# High bar squat technique



## Matt Beasley (Feb 2, 2010)

Really need some help getting this sorted. I've got bar placement down, but the actual movement itself feels a bit odd, switching over from low bar squats and all. My instinct is always to push my hips back and sit back rather than down, but I know I need to stay more upright and the keep the bar in line with the middle of my foot.

I know to keep my back more upright, I know that a narrower stance and a deeper squat is better to use, but it's just actual movement itself that I'm not yet confident with. Anyone got any cues or method they've learnt/ think of that helps them do a good high bar squat? Cheers


----------



## 1Tonne (Jun 6, 2010)

I've learnt no matter what you read and watch, everyone does things differently. If you are strong and comfortable then chances are your going to get it done. I don't do narrow stance cos it doesn't feel right. Get much deeper with feet slightly wider. Everyone is different mate. If you got a technique that suits you and is safe then stick at it.


----------



## Syko (May 18, 2010)

High bar and low bar?

Whats the diffrence apart from bar placement?


----------



## Matt Beasley (Feb 2, 2010)

Good advice 1Tonne, just trying to make sure I do it properly. It involves the knees travelling forward a lot more, but I don't wanna end up injuring them thinking it's part of the form, and just need some advice on adjusting.
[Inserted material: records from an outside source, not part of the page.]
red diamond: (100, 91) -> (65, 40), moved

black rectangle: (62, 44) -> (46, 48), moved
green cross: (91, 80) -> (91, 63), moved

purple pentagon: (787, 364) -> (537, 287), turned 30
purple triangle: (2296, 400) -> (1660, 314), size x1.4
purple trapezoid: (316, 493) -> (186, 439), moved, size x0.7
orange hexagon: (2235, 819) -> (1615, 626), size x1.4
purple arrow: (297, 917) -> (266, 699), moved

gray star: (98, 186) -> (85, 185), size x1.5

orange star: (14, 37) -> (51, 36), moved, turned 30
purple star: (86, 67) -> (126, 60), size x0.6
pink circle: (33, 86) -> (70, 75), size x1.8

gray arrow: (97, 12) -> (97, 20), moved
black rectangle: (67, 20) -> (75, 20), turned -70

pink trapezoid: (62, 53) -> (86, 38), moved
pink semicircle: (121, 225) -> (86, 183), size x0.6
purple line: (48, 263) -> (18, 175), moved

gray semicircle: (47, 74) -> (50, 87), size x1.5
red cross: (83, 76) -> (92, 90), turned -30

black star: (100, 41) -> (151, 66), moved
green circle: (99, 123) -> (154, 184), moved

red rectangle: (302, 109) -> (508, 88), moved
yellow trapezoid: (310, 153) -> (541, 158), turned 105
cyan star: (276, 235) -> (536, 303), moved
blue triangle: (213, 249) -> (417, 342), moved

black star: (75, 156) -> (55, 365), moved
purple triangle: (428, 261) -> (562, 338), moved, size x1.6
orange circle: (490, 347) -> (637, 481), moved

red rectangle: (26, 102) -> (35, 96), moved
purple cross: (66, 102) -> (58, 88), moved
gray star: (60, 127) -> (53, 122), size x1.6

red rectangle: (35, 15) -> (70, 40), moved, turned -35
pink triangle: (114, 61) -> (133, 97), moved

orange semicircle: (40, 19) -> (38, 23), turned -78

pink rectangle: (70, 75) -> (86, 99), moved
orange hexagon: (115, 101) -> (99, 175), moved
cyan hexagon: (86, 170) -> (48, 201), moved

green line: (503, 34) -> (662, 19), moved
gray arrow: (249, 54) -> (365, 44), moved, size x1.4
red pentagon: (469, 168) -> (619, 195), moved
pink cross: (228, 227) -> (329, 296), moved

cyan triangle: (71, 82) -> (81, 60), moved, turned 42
Syko- since the bar is placed differently the back angle changes as well, as you need to keep the bar more or less above the centre of your foot throughout the squat for balance and safety. That's why low bar squats have you leaning forward in the bottom of the hole (bar lower on back, leaning forward shortens the distance from the centre of foot) and the high bar squats have your back more upright, to prevent the weight from throwing you off balance.


----------



## Syko (May 18, 2010)

Now i understand, thanks for that 

I always place the bar where it is in my avatar

If i have it any further up its uncomftable and i end up with marks across my back / shoulders


----------



## BLUTOS (Mar 5, 2005)

Have a butchers at this, might help?


----------



## Matt Beasley (Feb 2, 2010)

Thanks for that vid Blutos, huge help. Looks like it IS a case of breaking at the knees first, but not focusing on jamming them as far forward as I can. Thanks again mate.


----------